Only from the air is it possible to comprehend the devastation that this past week of floods has caused to Pakistan. Punjab means 'Land of Five Rivers', but it seemed as though these five rivers had merged to become one gigantic river flooding everything inwards from the horizon. In this aquatic landscape houses have simply dissolved. Mango groves disappeared like dots receding across a brown page. And, every so often, a man appeared, either swimming, wading or punting across a broad expanse of water in a wobbly basket, while a flock of white egrets scattered.
In Britain it is big news if nine people die in a flood. But here in the sub-continent, disasters tend to occur on a more epic scale, a wider panorama. So far, more than 2,000 Pakistanis have perished in these floods, and another 1,000 people died from the same heavy rainstorm which also hit northern India.
Yet these flood victims exhibit a stoicism forged by many tragedies. They get on with it. Nobody seems to mind, for example, when a vendor decides to sell his fritters to a crowd gathered at the end of a broken dyke to see three farmers try to swim across a murderous current.
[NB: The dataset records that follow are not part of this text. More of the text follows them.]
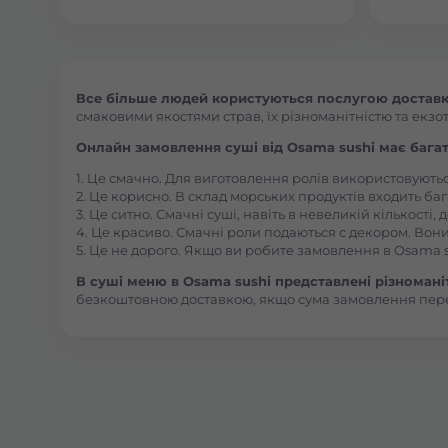
Все більше людей користуються послугою доставки
смаковими якостями страв, їх різноманітністю та екзот
Онлайн замовлення суші від Osama sushi має багат
1. Це смачно. Для виготовлення ролів використовують
2. Це корисно. В склад морських продуктів входить баг
3. Це ситно. Смачні суші, навіть в невеликій кількості
4. Це красиво. Смачні роли подаються с декором. Вони
5. Це не дорого. Якщо ви робите замовлення в Osama s
В суші меню в Osama sushi представлені різноманітн
безкоштовною доставкою, якщо сума замовлення пер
Many farmers here in Panjnad refused to be evacuated, preferring to stay inside the earthen corrals around their huts or, if that puny defence is demolished by the waters, simply to cling from the nearest tree. 'It's very difficult to pull them out of these places,' said Major Ashgar Shiraz, an army spokesman in Multan. 'Many of them refuse to leave.' In Pakistan, 2,900 villages have been flooded, and much of the country's richest farmland has been devastated. Agriculture experts claim that most of Pakistan's cotton crop, which provides 50 per cent of export earnings, was destroyed by flood waters. The floods are expected to reach Sind today, causing more destruction before spilling into the Arabian Sea. The floods have swept across Pakistan from the Himalayas like an invading army. Since the waters thundered out of the Kashmir mountains, the Pakistan military's strategy has been to combat the tide by blasting open the dykes and river banks. This way fields are flooded but the towns, cities, major dams and bridges are spared.
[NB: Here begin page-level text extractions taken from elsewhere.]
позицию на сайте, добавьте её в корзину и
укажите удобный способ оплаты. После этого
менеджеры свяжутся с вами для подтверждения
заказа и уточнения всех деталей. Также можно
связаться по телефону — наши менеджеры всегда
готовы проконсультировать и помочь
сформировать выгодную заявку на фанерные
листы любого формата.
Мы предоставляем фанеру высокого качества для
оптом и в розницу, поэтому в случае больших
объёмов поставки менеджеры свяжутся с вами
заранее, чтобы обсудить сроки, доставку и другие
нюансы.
Helicopters were used to drop in soldiers armed with shovels. Trains and lorries loaded with stones were rushed to fortify the embankments around towns and cities of Sind and Punjab. This mobile defence worked well until the floods hit Muzaffargarh, a town of 50,000 inhabitants in southern Punjab. There, the combined forces of the Ravi, Jhelum and Chenab rivers punched through the army's defensive perimeter of earthen dams and ate away half of the town.
It had been evacuated several hours earlier and the refugees sat on a long sliver of land with their beds, blankets and useless television sets and watched their houses crumble away in the swirling current. A floodgate at Panjnad, regarded as a potential risk, resisted the torrent, which came within three feet of demolishing it.
The next battle for army engineers will be farther south, as the flood pours into Sind. There, at Guddu, a power plant on the banks of the Indus river stands in danger of being washed away. The flood waters also threaten to destroy a major irrigation network and cut road and rail links between Karachi, Pakistan's major industrial city, and the rest of the drenched country.